Parenthesis

Chris Nicholson-Sauls ibisbasenji at gmail.com
Sat Dec 23 09:24:42 PST 2006


Steve Horne wrote:
> On Fri, 22 Dec 2006 15:49:22 -0600, Chris Nicholson-Sauls
> <ibisbasenji at gmail.com> wrote:
> 
>> Personally, I almost always write in the braces.  It just makes things so much simpler if 
>> I later need to go back and expand that statement body, or want to add debugging/temporary 
>> output or checks of some kind.
> 
> To me, redundant braces are extra clutter, making it harder to read
> the code. I used to always use them in the past, back when I was more
> Pascal-family-influenced than now, but over time I just got irritated
> with them. And leaving them out has never caused a problem.
> 
> The basic rule is that if I only drop the braces if the whole block
> statement is on a single line - a useful way to tidy up code, and
> something that can be done similarly in Pascal, but not really
> Modula-2 or Ada due to begin/end issues.
> 
> Of course the amount of clutter we're talking about from braces is a
> trivial issue. Just like adding in the braces when they are needed is
> a trivial issue.
> 
> Not that anything above should influence anyone one way or the other.
> The point is that both views are equally valid.
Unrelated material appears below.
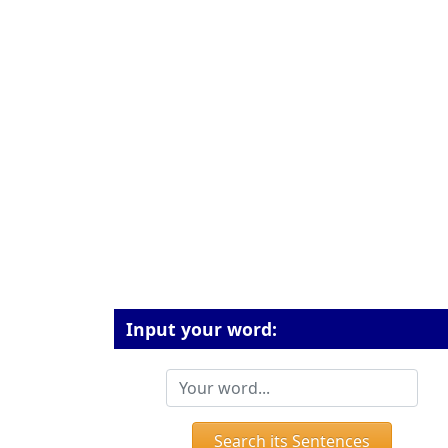
Input your word:
Search its Sentences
There never will be a
> definitive right way.
> 

I can understand.  One of the few occasions where I leave them out is with things like:
# if (x) doThis();
# else   doAnother();

Particularly if debugging output or such doesn't make any sense in there.

And also like:
# foreach (i, inout x; arr) x = foo(i);

If any sensible debug output would typically come after the for*each anyway.